**TASK**
Please write out only the lines from the line with "Волгоградцев предупредили о беспилотной" to the line with "ເຄື່ອງເອເລັກໂຕຼນິກ (34)", inclusive, exactly as they stand below, without the pictures.

(Extracted page text data)
BEGIN

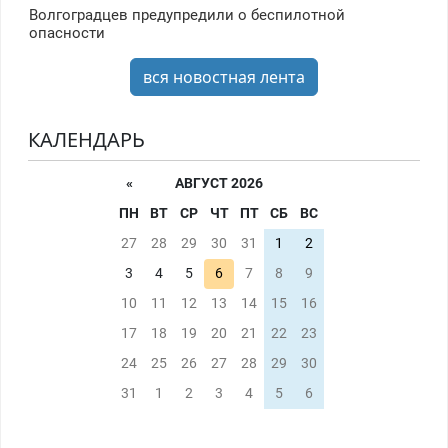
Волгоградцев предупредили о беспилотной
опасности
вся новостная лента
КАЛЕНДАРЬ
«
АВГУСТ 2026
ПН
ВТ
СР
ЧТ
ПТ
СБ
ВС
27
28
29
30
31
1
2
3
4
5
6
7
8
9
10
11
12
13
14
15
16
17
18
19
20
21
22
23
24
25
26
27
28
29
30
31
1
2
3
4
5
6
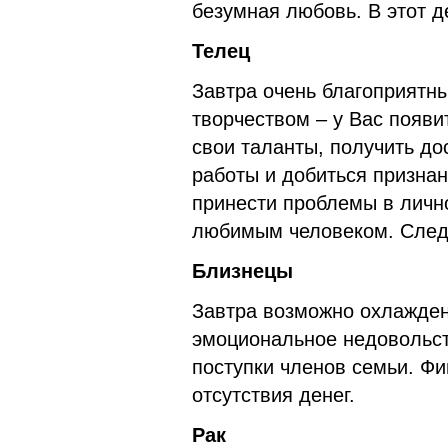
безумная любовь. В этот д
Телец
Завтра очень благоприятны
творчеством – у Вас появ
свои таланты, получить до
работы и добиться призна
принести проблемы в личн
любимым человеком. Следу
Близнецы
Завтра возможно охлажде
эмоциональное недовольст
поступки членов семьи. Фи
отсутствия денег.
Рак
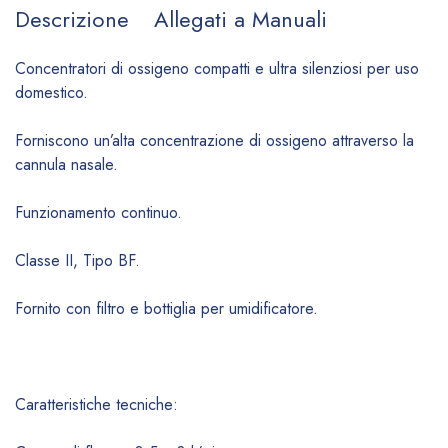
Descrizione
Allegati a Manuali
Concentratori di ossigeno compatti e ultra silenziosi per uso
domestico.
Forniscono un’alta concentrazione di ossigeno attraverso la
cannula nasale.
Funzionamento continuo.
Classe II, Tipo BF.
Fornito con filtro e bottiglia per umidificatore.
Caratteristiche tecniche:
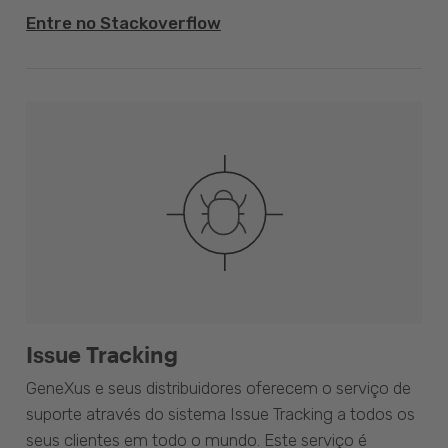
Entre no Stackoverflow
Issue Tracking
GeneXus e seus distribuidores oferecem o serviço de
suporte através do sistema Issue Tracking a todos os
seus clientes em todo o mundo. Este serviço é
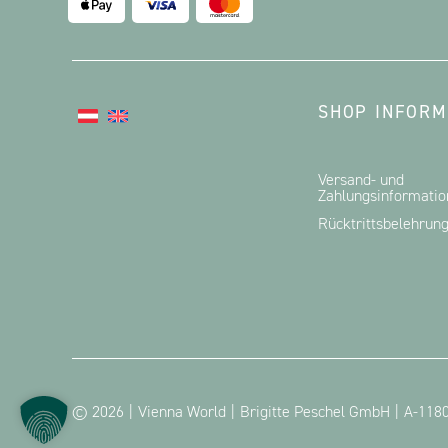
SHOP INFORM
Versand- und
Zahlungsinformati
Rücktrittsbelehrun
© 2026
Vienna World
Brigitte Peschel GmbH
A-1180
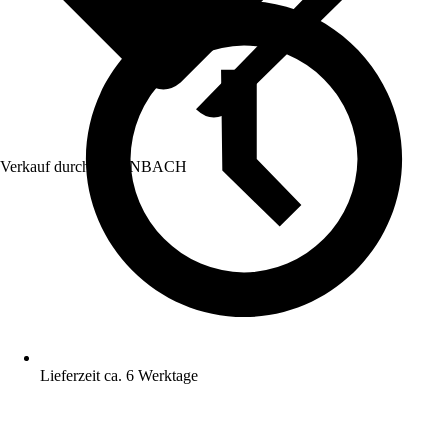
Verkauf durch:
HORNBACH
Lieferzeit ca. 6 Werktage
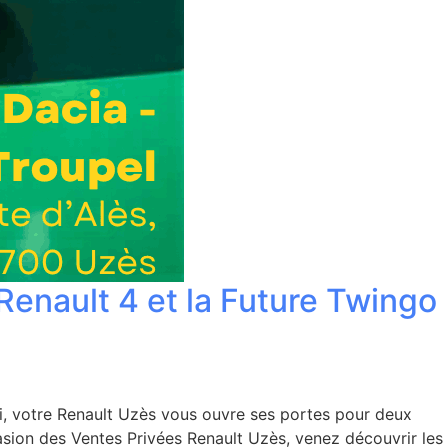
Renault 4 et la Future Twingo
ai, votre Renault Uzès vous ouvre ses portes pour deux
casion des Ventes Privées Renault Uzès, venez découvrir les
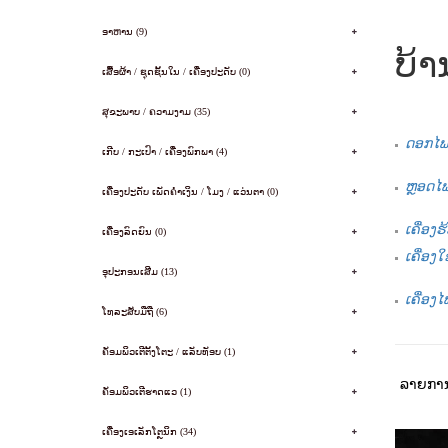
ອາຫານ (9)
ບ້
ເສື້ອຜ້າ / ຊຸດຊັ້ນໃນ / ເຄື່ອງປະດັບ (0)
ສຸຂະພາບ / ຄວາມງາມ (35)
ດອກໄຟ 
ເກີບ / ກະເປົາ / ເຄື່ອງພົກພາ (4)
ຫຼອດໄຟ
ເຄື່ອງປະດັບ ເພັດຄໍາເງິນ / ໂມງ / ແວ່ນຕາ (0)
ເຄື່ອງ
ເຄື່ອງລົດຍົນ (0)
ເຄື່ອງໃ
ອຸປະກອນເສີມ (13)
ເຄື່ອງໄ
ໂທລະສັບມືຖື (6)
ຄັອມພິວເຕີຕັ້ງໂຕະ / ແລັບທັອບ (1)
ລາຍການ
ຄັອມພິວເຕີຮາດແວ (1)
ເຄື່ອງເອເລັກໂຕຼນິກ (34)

END
BEGIN

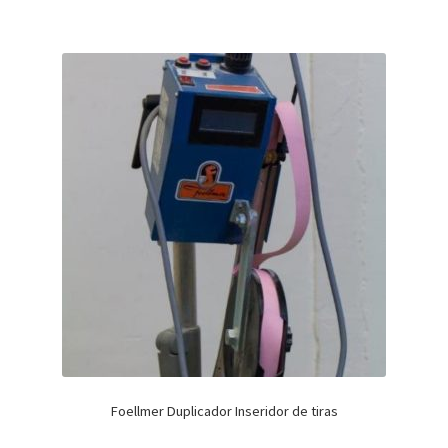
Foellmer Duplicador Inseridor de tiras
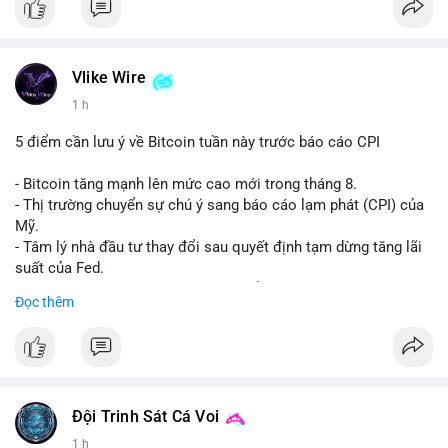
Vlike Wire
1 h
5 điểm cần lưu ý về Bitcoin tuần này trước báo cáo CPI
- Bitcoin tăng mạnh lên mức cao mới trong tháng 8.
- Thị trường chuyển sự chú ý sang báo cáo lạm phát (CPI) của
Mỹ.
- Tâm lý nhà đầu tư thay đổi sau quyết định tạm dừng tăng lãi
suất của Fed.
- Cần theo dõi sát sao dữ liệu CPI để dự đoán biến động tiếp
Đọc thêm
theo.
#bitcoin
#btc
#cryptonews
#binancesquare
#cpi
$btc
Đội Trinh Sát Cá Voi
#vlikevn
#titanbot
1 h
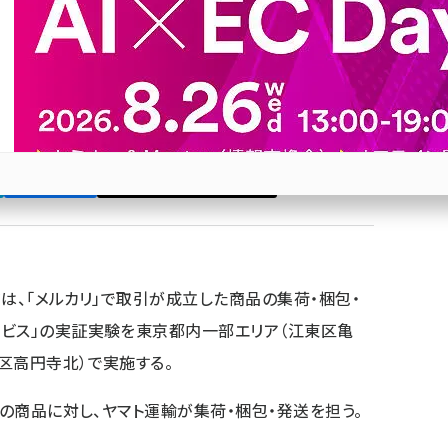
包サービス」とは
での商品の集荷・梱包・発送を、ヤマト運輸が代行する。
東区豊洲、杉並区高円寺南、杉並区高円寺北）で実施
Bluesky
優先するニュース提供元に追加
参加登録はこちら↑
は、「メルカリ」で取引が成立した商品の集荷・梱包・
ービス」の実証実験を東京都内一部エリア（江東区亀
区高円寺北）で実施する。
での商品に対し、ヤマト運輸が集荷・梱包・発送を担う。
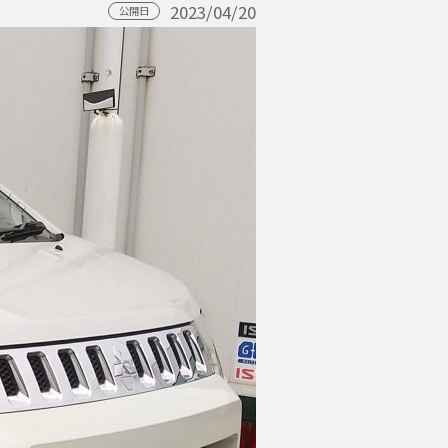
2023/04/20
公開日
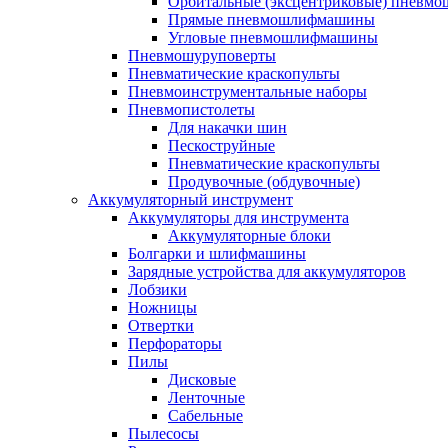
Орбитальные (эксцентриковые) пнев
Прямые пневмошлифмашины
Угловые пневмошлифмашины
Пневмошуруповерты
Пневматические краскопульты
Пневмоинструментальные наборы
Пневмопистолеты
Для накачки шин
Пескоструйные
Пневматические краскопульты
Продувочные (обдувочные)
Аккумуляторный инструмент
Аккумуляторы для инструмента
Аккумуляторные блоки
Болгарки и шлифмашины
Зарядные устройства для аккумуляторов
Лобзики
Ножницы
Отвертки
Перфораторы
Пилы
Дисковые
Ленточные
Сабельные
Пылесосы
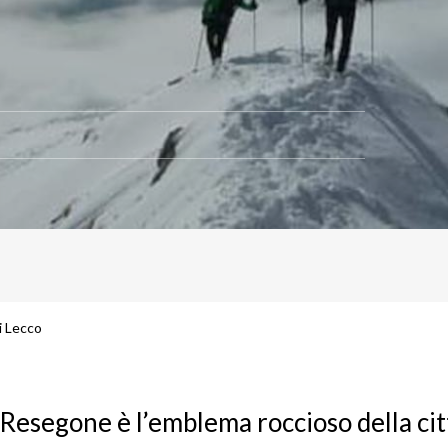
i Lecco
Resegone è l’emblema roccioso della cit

END
BEGIN

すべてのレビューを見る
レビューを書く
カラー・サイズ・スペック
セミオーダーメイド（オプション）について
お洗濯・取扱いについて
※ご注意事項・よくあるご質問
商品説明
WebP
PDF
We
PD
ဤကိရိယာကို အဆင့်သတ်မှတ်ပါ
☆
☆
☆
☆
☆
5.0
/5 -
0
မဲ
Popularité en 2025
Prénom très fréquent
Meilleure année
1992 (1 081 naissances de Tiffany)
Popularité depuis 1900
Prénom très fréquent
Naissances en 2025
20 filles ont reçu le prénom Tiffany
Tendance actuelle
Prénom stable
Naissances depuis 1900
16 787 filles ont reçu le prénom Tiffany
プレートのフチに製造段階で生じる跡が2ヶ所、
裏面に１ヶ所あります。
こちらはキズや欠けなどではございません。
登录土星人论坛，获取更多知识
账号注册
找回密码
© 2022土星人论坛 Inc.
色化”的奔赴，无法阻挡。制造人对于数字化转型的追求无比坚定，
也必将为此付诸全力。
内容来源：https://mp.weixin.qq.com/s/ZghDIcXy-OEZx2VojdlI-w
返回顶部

END

**ANSWER SECTION**
Волгоградцев предупредили о беспилотной
опасности
вся новостная лента
КАЛЕНДАРЬ
«
АВГУСТ 2026
ПН
ВТ
СР
ЧТ
ПТ
СБ
ВС
27
28
29
30
31
1
2
3
4
5
6
7
8
9
10
11
12
13
14
15
16
17
18
19
20
21
22
23
24
25
26
27
28
29
30
31
1
2
3
4
5
6
безумная любовь. В этот д
Телец
Завтра очень благоприятны
творчеством – у Вас появ
свои таланты, получить до
работы и добиться призна
принести проблемы в личн
любимым человеком. Следу
Близнецы
Завтра возможно охлажде
эмоциональное недовольст
поступки членов семьи. Фи
отсутствия денег.
Рак
Descrizione
Allegati a Manuali
Concentratori di ossigeno compatti e ultra silenziosi per uso
domestico.
Forniscono un’alta concentrazione di ossigeno attraverso la
cannula nasale.
Funzionamento continuo.
Classe II, Tipo BF.
Fornito con filtro e bottiglia per umidificatore.
Caratteristiche tecniche:
Entre no Stackoverflow
Issue Tracking
GeneXus e seus distribuidores oferecem o serviço de
suporte através do sistema Issue Tracking a todos os
seus clientes em todo o mundo. Este serviço é
SHOP INFORM
Versand- und
Zahlungsinformati
Rücktrittsbelehrun
© 2026
Vienna World
Brigitte Peschel GmbH
A-1180
Verkauf durch:
HORNBACH
Lieferzeit ca. 6 Werktage
Renault 4 et la Future Twingo
ai, votre Renault Uzès vous ouvre ses portes pour deux
casion des Ventes Privées Renault Uzès, venez découvrir les
ອາຫານ (9)
ບ້
ເສື້ອຜ້າ / ຊຸດຊັ້ນໃນ / ເຄື່ອງປະດັບ (0)
ສຸຂະພາບ / ຄວາມງາມ (35)
ດອກໄຟ 
ເກີບ / ກະເປົາ / ເຄື່ອງພົກພາ (4)
ຫຼອດໄຟ
ເຄື່ອງປະດັບ ເພັດຄໍາເງິນ / ໂມງ / ແວ່ນຕາ (0)
ເຄື່ອງ
ເຄື່ອງລົດຍົນ (0)
ເຄື່ອງໃ
ອຸປະກອນເສີມ (13)
ເຄື່ອງໄ
ໂທລະສັບມືຖື (6)
ຄັອມພິວເຕີຕັ້ງໂຕະ / ແລັບທັອບ (1)
ລາຍການ
ຄັອມພິວເຕີຮາດແວ (1)
ເຄື່ອງເອເລັກໂຕຼນິກ (34)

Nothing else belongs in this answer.